2028: Emissions target to be adopted for light vehicles of 105 grams of CO2 per kilometre.
2030: Coal use in commercial and public buildings eliminated Fifteen percent of medium trucks and 8 percent of heavy trucks will be electric. Kilometres travelled by each person to reduce by about 7 percent. Increases in distances travelled by walking (25 percent), cycling (95 percent) and public transport (120 percent). Four percent of freight tonne-kilometres shift from road to rail and coastal shipping.
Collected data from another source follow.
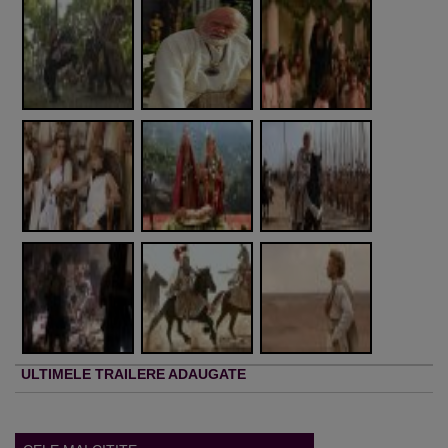
ULTIMELE TRAILERE ADAUGATE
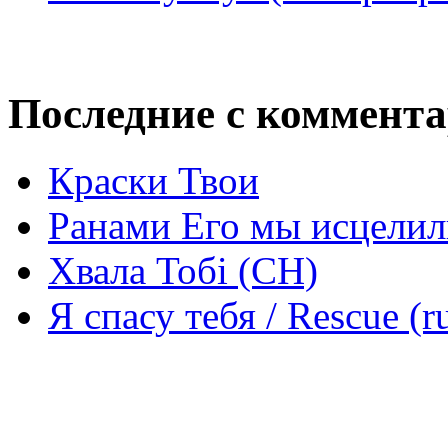
Последние с коммент
Краски Твои
Ранами Его мы исцелил
Хвала Тобі (СН)
Я спасу тебя / Rescue (r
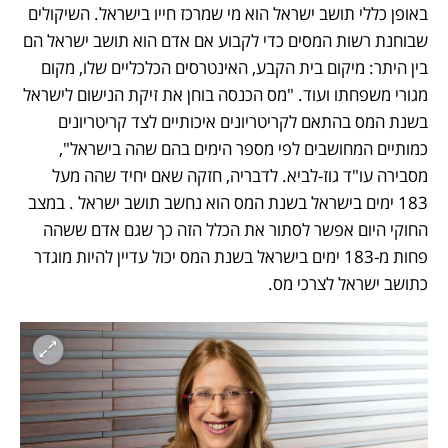
באופן כללי תושב ישראל הוא מי שמרכז חייו בישראל. השיקולים 
שבוחנת רשות המסים כדי לקבוע אם אדם הוא תושב ישראל הם 
בין היתר: מיקום בית הקבע, האינטרסים הכלכליים שלו, מקום 
מגורי משפחתו ועוד. "מס הכנסה בוחן את זיקת הנישום לישראל 
בשנת המס בהתאם לקריטריונים איכותיים לצד קריטריונים 
כמותיים המחושבים לפי מספר הימים בהם שהה בישראל", 
מסבירה עו"ד גוז-לביא. לדבריה, חזקה שאם יחיד שהה מעל 
183 ימים בישראל בשנת המס הוא נחשב תושב ישראל . במצב 
החוקי היום אפשר לסתור את הכלל הזה כך שגם אדם ששהה 
פחות מ-183 ימים בישראל בשנת המס יכול עדיין להיות מוגדר 
כתושב ישראל לצרכי מס. 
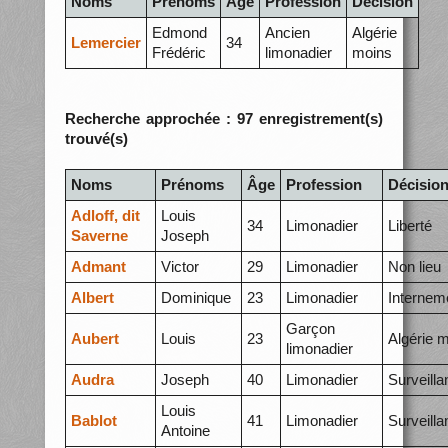
Noms
Prénoms
Âge
Profession
Décision
Edmond
Ancien
Algérie
Lemercier
34
Frédéric
limonadier
moins
Recherche approchée : 97 enregistrement(s)
trouvé(s)
Noms
Prénoms
Âge
Profession
Décisio
Adloff, dit
Louis
34
Limonadier
Liberté
Saverne
Joseph
Admant
Victor
29
Limonadier
Non lieu
Albert
Dominique
23
Limonadier
Internem
Garçon
Aubert
Louis
23
Algérie 
limonadier
Audra
Joseph
40
Limonadier
Surveilla
Louis
Bablot
41
Limonadier
Surveilla
Antoine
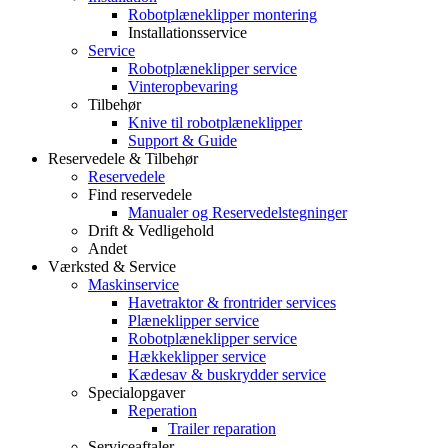
Robotplæneklipper montering
Installationsservice
Service
Robotplæneklipper service
Vinteropbevaring
Tilbehør
Knive til robotplæneklipper
Support & Guide
Reservedele & Tilbehør
Reservedele
Find reservedele
Manualer og Reservedelstegninger
Drift & Vedligehold
Andet
Værksted & Service
Maskinservice
Havetraktor & frontrider services
Plæneklipper service
Robotplæneklipper service
Hækkeklipper service
Kædesav & buskrydder service
Specialopgaver
Reperation
Trailer reparation
Serviceaftaler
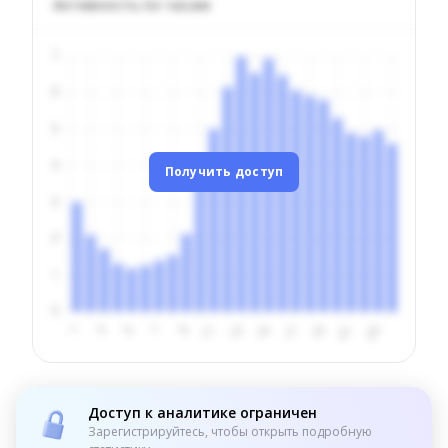
Активность по часам
Получить доступ
Доступ к аналитике ограничен
Зарегистрируйтесь, чтобы открыть подробную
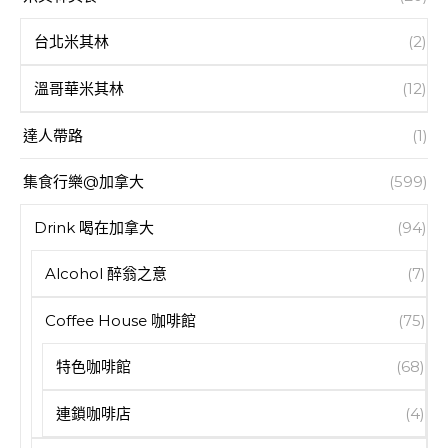
台北米其林
(2)
溫哥華米其林
(12)
達人帶路
(1)
集食行樂@加拿大
(599)
Drink 喝在加拿大
(94)
Alcohol 醉翁之意
(7)
Coffee House 咖啡館
(75)
特色咖啡館
(68)
連鎖咖啡店
(4)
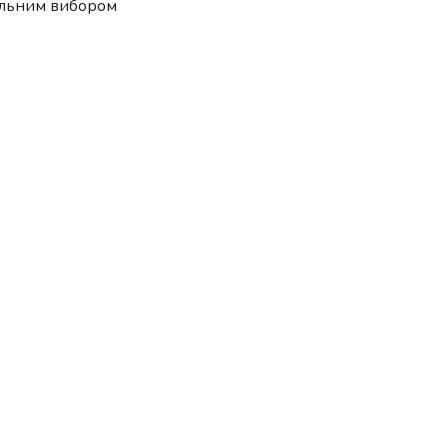
сальним вибором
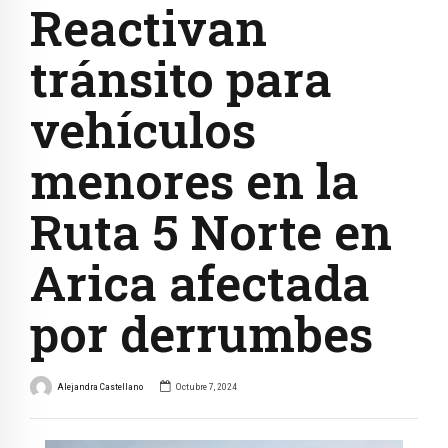
Reactivan
tránsito para
vehículos
menores en la
Ruta 5 Norte en
Arica afectada
por derrumbes
Alejandra Castellano
Octubre 7, 2024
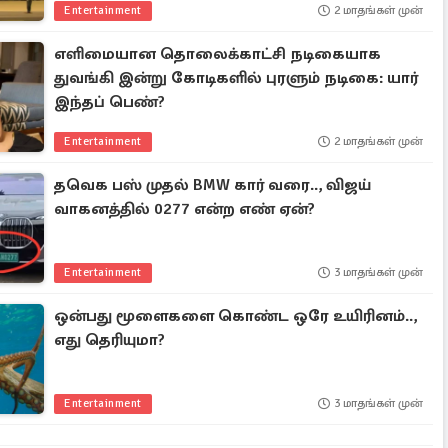
Entertainment
2 மாதங்கள் முன்
எளிமையான தொலைக்காட்சி நடிகையாக
துவங்கி இன்று கோடிகளில் புரளும் நடிகை: யார்
இந்தப் பெண்?
Entertainment
2 மாதங்கள் முன்
தவெக பஸ் முதல் BMW கார் வரை.., விஜய்
வாகனத்தில் 0277 என்ற எண் ஏன்?
Entertainment
3 மாதங்கள் முன்
ஒன்பது மூளைகளை கொண்ட ஒரே உயிரினம்..,
எது தெரியுமா?
Entertainment
3 மாதங்கள் முன்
Seventy million litres of low emissions fuels (like biodiesel and hydrogen) made each year. Planting new native forests to reach 25,000 hectares a year, while exotic tree planting starts to decrease. Organic waste going to landfills to decrease by at least 23 percent on 2018 levels. “Process heat” emissions from boilers to drop from 4 Mt CO2-e in 2018 to 2.6 Mt CO2-e.
2033: No further imports of internal combustion engine light vehicles.
2035: Half of all light vehicle travel by electric vehicles, which make up 40 percent of the light vehicle fleet. Nearly all vehicles entering the country’s fleet are electric. Internal combustion light vehicles will be 15 percent more efficient. Eighty-four percent of medium trucks and 69 percent of heavy trucks to be electric. Production of low emissions fuel reach 140 million litres per year. Existing homes’ energy efficiency improves by 6 percent, while newly built homes will be 35 percent more energy efficient than today. An estimated 600-1100 fewer jobs in coal mining, oil and gas. Commercial and public buildings will be 30 percent more efficient. Close to 300,000 hectares of new native forests will be established, versus around 380,000 hectares of new exotic forestry. Wholesale electricity prices will likely fall by 30 percent by 2026, but returned to close to 2021 levels by now. Average household gas bills increased by $150 a year. Annual electricity generation increased by around 20 percent. Boiler emissions reduced to 2 Mt CO2-e.
2050: Road transport almost entirely decarbonised. No natural gas used in buildings. GDP will reach $508 billion, slightly lower than $512 billion under business as usual. Switching away from coal, diesel and gas to electricity and biomass could mean the decarbonisation of low-and-medium temperature heat industry and buildings.
2100: Methane emissions reduced by 49-60 percent on 2017 levels.